Jésus venait de heurter une certaine espérance messianique tenace (voir Ac 1,6). La réprimande faite par Pierre est significative.

33

Normalement, le lecteur qui connaît maintenant les signes que Jésus vient d'accomplir dans la première partie de l'évangile réagit comme Pierre: il ne peut comprendre que celui en qui Dieu se manifeste d'une manière aussi éclatante connaisse une destinée si tragique. La croix est un véritable scandale devant lequel nous sommes tous comme des aveugles qui ont besoin d'être guéris.

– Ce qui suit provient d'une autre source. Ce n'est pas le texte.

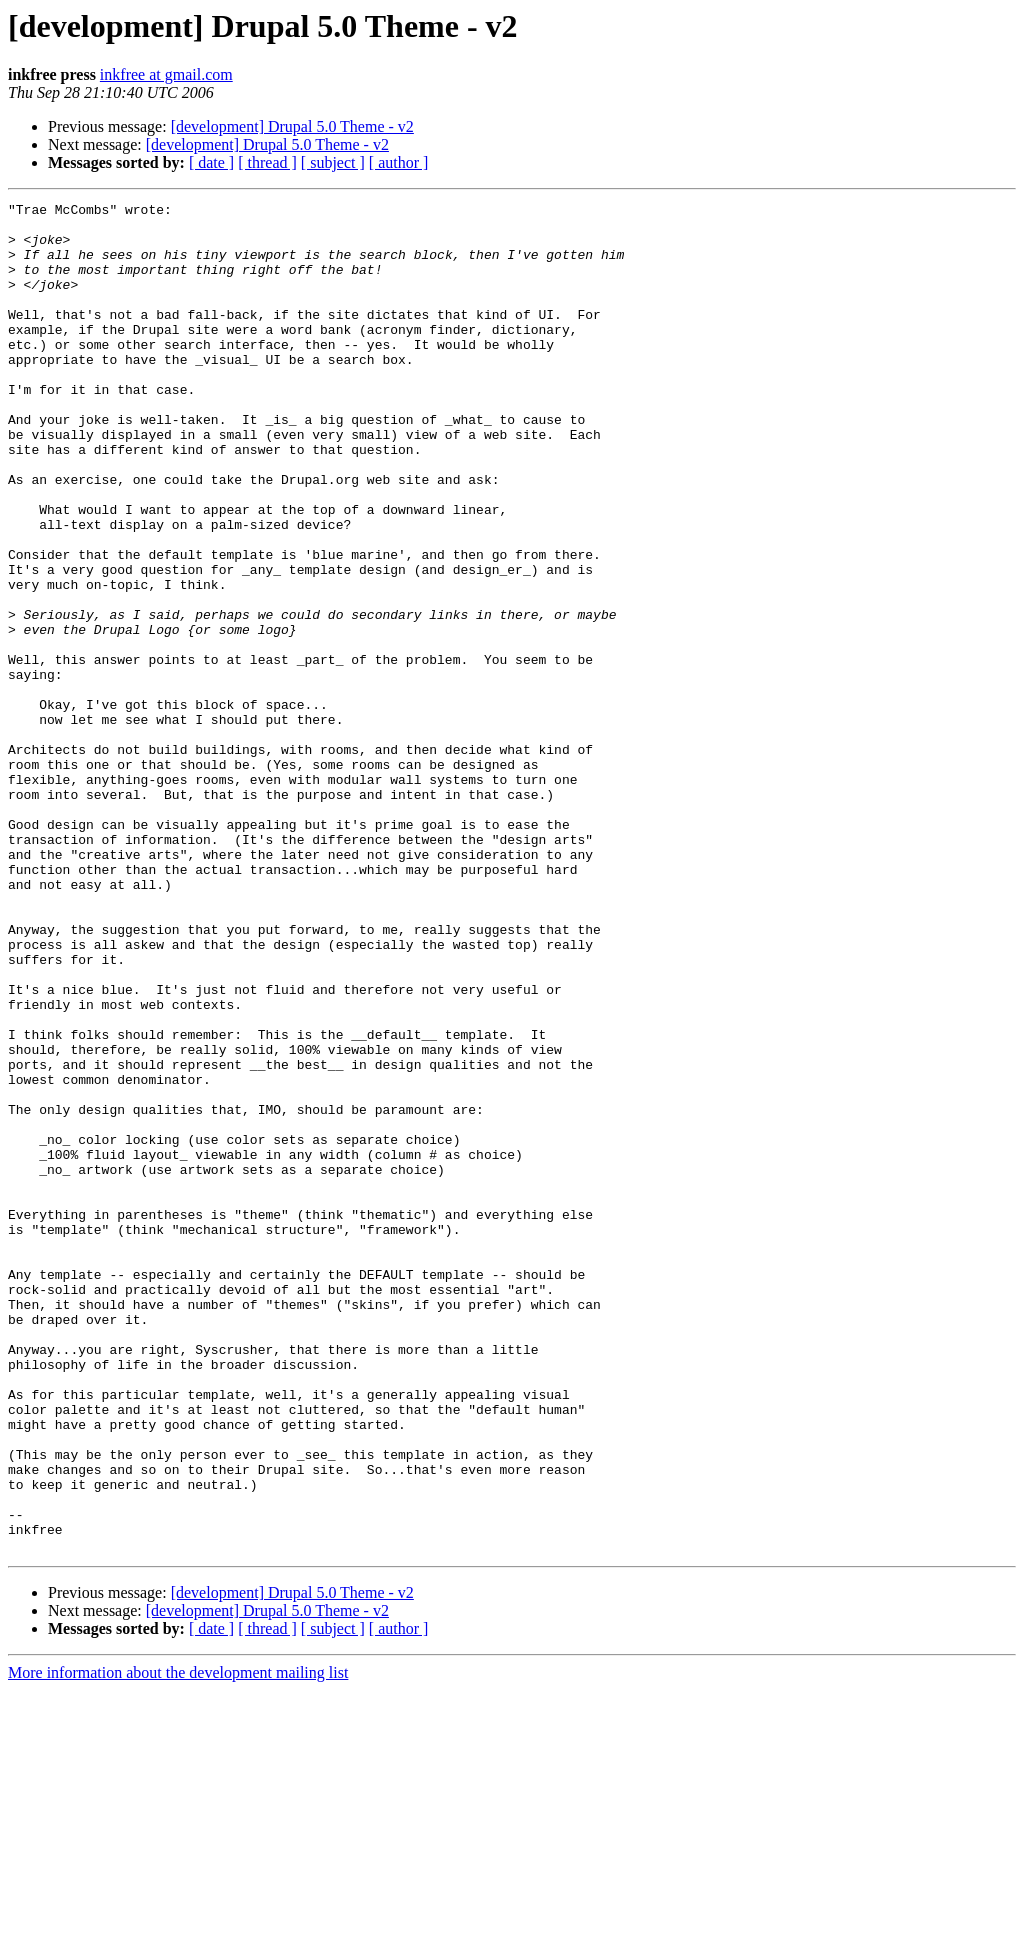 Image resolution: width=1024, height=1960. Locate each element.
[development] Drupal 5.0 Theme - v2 (292, 126)
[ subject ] (333, 162)
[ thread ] (267, 162)
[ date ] (211, 162)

Pierre est appelé « Satan », mot hébreu qui signifie « adversaire », c'est-à-dire adversaire du plan de Dieu. Jésus devra lui expliquer que si les disciples sont appelés à partager sa mission (prêcher le Royaume), ils sont aussi appelés au même destin que lui (8,34).

35

Jésus et la Bonne Nouvelle (1,1 note) sont ici identifiés. Être chrétien et témoigner de l'Évangile, ce n'est pas militer pour des idées d'abord; c'est plutôt vivre d'une personne. Seule la foi en la résurrection de Jésus, qui révèle que la mort du Christ n'est pas un échec, mais une victoire, fait accepter les vues de ce v. 35.
     Celui qui veut sauver sa vie compte sur lui-même pour échapper à la mort physique, qu'il regarde comme la pire épreuve: il ne pourra y échapper; en retour de cette vie perdue, il ne recevra rien. -- Celui qui perd sa vie à cause de Jésus renonce à lui-même, suit Jésus (v. 34), s'en remet par lui au Dieu des vivants (12,27) qui, comme il l'a fait pour Jésus mort en croix (8,34b), lui donnera une vie sans fin (Rm 6,9).

38

Cette parole est un avertissement donné aux chrétiens qui sont tentés d'abandonner la voie sur laquelle ils se sont engagés. Une telle tentation se présentera souvent à cause des persécutions dont ils seront l'objet comme témoins du Christ-Jésus s'identifie au Fils de l'homme qui présidera au jugement dernier (Mt 19,28; Mc 13,26-27).